How the Growth Mindset Strengthens Your Motivation
The growth mindset interprets challenge and failure much differently than the fixed mindset. Remember, the core belief of the growth mindset is that human abilities and talents are malleable skills that you can cultivate and strengthen over the course of your life.
The fixed mindset mistakenly views your limitations as permanent. The growth mindset understands they’re just a starting point – guiding stars that tell you where to focus your energy toward personal and professional development.
The growth mindset is an antidote to defeatism. It interprets challenge and failure not as a signal to throw in the towel, but as a natural, healthy part of human growth and achievement.
This may sound like good ole’ fashioned positive thinking, and maybe it is. The difference is these conclusions are based on 40 years of rigorous, scientific research – hundreds of studies that all say the same thing. If you want to strengthen your motivation, achieve your goals and lead a more fulfilling life, you’re best-served by a growth mindset.

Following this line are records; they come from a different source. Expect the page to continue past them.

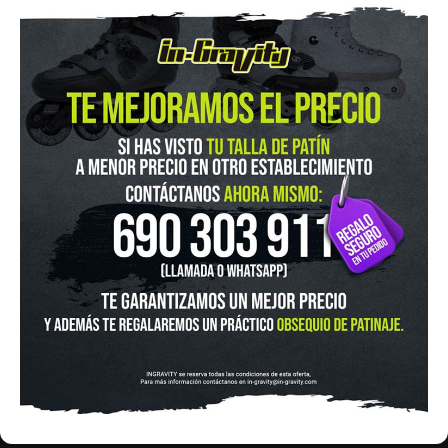
IN-GRAVITY MADRID RETIRO
Pza. Mariano de Cavia, 2
Tel.:
915 524 553
in-gravity@in-gravity.com
HORARIO
Lunes a Viernes de 12:00 - 20:30
Sabado De 10:00 - 20:30
Domingo 10:00-15:00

Your Choice: Fixed Mindset or Growth Mindset
As I’ve said many times, success rarely comes easily. Anyone who’s ever reached a level of success or made a change in their life had to overcome challenges, setbacks and short-term failures along the way. Some more than others, I’m sure, but ultimately, they all persevered. They all kept moving forward, regardless of the challenges they faced.
You now have a choice regarding how you interpret struggle, setbacks and failure. You can interpret it from a fixed mindset as evidence that you’re somehow not cut out to succeed. Or you can interpret it from a growth mindset as guidance for where to focus your efforts toward personal and professional development.
If you want to protect your motivation, and keep moving forward, always make the growth mindset choice!